You're not saving anything by moving from one place to another. It's just another chance for further bit-rot.
William Allen Simpson wrote:
On 10/9/12 5:25 PM, Federico Leva (Nemo) wrote:
Just reiterating that discussing individual preferences (not to mention touching them) is a very bad idea before we have good criteria of some sort to evaluate them. Usage stats are a requirement but such criteria are not only about them because some preferences may be of small harm for many and of great use for "a few" (like thousands or dozens of thousands of users) who may also happen to be the most active users, making such prefs a net positive. Oh, and of course "gadgetization of preferences" means (almost) nothing.
Admittedly, having started circa 2003, I've not revisited or reset most of those settings very often -- and didn't notice some even existed.

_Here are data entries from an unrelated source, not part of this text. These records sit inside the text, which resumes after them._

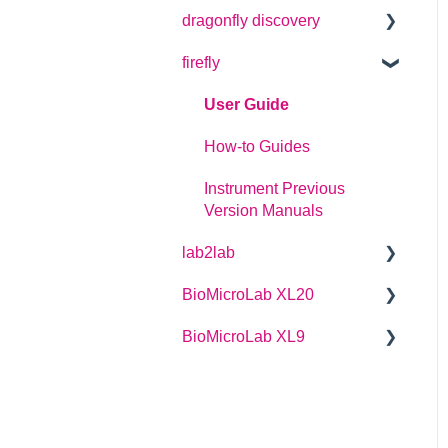
dragonfly discovery
User Guide
firefly
Plate Definitions
dragonfly discovery User
User Guide
Manual
How-to Guides
dragonfly designer
Instrument Previous
Software Manual
Version Manuals
dragonfly discovery
lab2lab
Integration Guide
BioMicroLab XL20
Managers Manual
dragonfly discovery Auto-
Feed Reservoirs (AFRS)
BioMicroLab XL9
Basic Operators Manual
User Guide
Single Page lab2lab
User Guide
Instructions
Owners Maintenance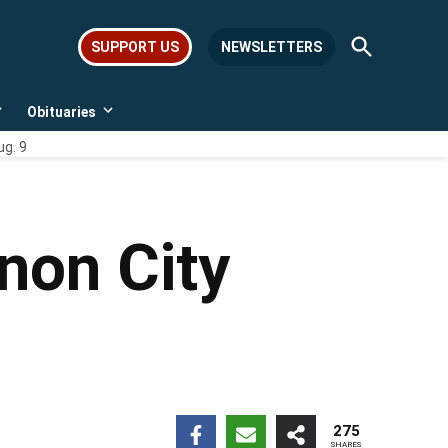
Open
SUPPORT US
NEWSLETTERS
Search
Obituaries
Open
Open
dropdown
dropdown
ug. 9
menu
menu
non City
275
SHARES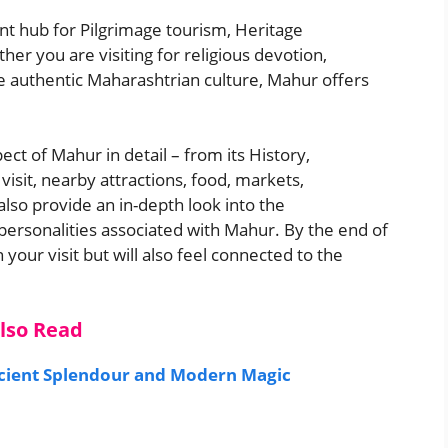
nt hub for Pilgrimage tourism, Heritage
er you are visiting for religious devotion,
nce authentic Maharashtrian culture, Mahur offers
ect of Mahur in detail – from its History,
visit, nearby attractions, food, markets,
l also provide an in-depth look into the
 personalities associated with Mahur. By the end of
 your visit but will also feel connected to the
lso Read
ncient Splendour and Modern Magic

But I don't usually run with JavaScript (rather, I use NoScript by default), so "gadgetization" seems like a terrible idea to me!
You're not saving anything by moving from one place to another. It's just another chance for further bit-rot.

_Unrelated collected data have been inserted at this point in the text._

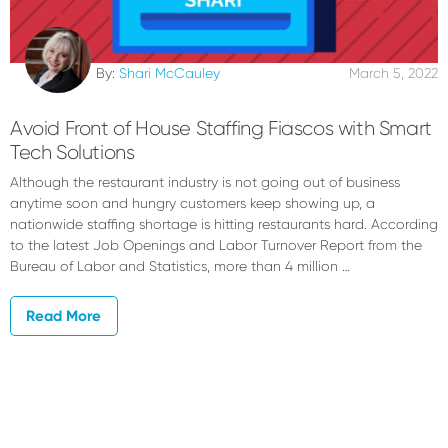
By:
Shari McCauley
March 5, 2022
Avoid Front of House Staffing Fiascos with Smart
Tech Solutions
Although the restaurant industry is not going out of business
anytime soon and hungry customers keep showing up, a
nationwide staffing shortage is hitting restaurants hard. According
to the latest Job Openings and Labor Turnover Report from the
Bureau of Labor and Statistics, more than 4 million …
Read More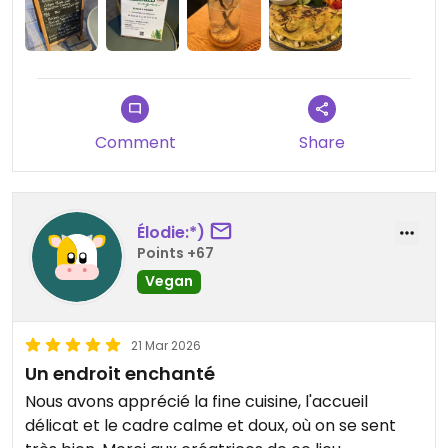
Comment
Share
Élodie:*)
Points +67
Vegan
21 Mar 2026
Un endroit enchanté
Nous avons apprécié la fine cuisine, l'accueil
délicat et le cadre calme et doux, où on se sent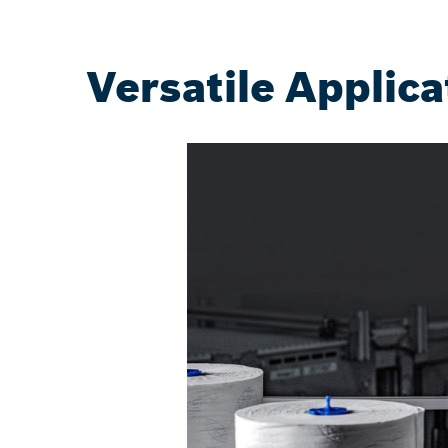
Versatile Applica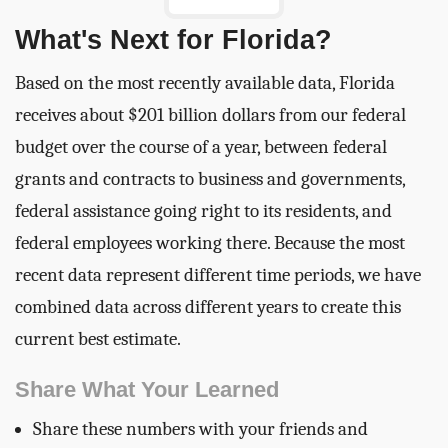
What's Next for Florida?
Based on the most recently available data, Florida
receives about $201 billion dollars from our federal
budget over the course of a year, between federal
grants and contracts to business and governments,
federal assistance going right to its residents, and
federal employees working there. Because the most
recent data represent different time periods, we have
combined data across different years to create this
current best estimate.
Share What Your Learned
Share these numbers with your friends and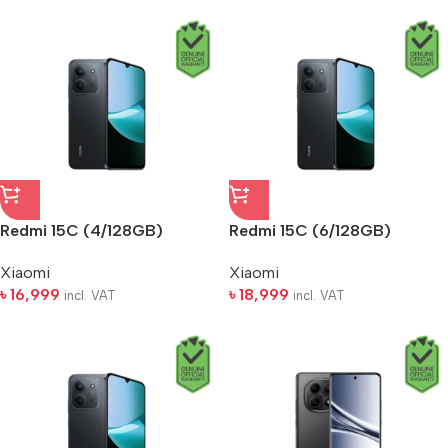
Redmi 15C (4/128GB)
Redmi 15C (6/128GB)
Xiaomi
Xiaomi
৳
16,999
৳
18,999
incl. VAT
incl. VAT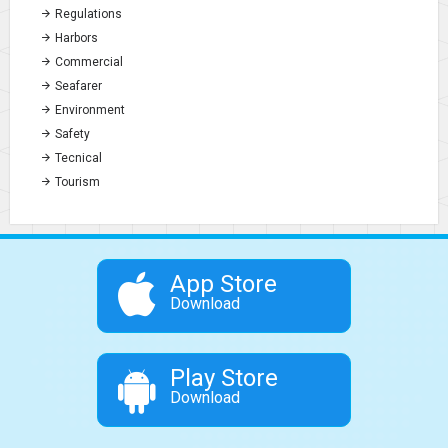
Regulations
Harbors
Commercial
Seafarer
Environment
Safety
Tecnical
Tourism
App Store
Download
Play Store
Download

The virtue of gadgetization comes from the idea that MediaWiki, following the development of Wikipedia, contains a number of user preferences that were tailored to a specific problem or a specific need on (the English) Wikipedia that might be better handled nowadays by a local solution (such as a JavaScript gadget). Yes, of course, gadgetization ultimately moves the user preference from one tab to another and there are still code maintenance costs, but gadgetization can reduce the complexity of MediaWiki (in terms of code and UI clutter). I think the usage stats will be illuminating.
And, of course, having global (Wikimedia-wide) gadgets or a gadgets repository for any MediaWiki installation to use would mitigate some of the other pitfalls of gadgetization. That doesn't mean it's evil, that just means gadgetization needs to be used sensibly. Much like anything else.